*** Records provided

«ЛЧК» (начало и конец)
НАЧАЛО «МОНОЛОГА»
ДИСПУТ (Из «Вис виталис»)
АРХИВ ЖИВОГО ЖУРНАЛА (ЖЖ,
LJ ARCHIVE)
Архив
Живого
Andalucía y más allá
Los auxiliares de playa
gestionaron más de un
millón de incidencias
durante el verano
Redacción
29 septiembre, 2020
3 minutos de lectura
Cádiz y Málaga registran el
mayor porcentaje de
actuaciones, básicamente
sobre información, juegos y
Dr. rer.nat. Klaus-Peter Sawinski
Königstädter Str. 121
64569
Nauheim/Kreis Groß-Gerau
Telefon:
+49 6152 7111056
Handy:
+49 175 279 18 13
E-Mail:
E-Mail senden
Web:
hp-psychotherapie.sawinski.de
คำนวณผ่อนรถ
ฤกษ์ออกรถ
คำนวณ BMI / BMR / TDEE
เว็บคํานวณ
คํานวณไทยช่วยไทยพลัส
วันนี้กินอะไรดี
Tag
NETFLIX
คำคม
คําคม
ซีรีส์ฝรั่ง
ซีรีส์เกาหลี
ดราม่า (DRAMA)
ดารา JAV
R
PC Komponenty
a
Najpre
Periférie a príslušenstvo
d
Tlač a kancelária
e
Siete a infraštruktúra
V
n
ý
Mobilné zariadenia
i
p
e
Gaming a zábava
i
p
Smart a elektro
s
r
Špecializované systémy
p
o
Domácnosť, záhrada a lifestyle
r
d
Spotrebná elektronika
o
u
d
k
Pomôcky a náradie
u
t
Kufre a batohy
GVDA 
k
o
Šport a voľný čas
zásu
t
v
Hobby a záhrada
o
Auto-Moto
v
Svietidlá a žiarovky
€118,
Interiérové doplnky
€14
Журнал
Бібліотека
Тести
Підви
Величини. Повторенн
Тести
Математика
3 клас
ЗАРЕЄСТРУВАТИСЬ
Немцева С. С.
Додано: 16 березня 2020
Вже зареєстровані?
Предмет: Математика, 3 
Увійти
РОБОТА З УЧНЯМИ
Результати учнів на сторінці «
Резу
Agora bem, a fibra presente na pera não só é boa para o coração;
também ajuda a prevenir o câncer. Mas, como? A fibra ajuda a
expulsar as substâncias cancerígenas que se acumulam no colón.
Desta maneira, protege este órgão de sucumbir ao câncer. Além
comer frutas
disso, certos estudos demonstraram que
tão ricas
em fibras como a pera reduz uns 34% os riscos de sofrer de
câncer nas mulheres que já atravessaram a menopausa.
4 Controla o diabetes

******

--- Your goal ---
Repeat only the lines above, from the first line of the entries through the line that contains "3 minutos de lectura", including both ends.

--- Completed exercise ---
«ЛЧК» (начало и конец)
НАЧАЛО «МОНОЛОГА»
ДИСПУТ (Из «Вис виталис»)
АРХИВ ЖИВОГО ЖУРНАЛА (ЖЖ,
LJ ARCHIVE)
Архив
Живого
Andalucía y más allá
Los auxiliares de playa
gestionaron más de un
millón de incidencias
durante el verano
Redacción
29 septiembre, 2020
3 minutos de lectura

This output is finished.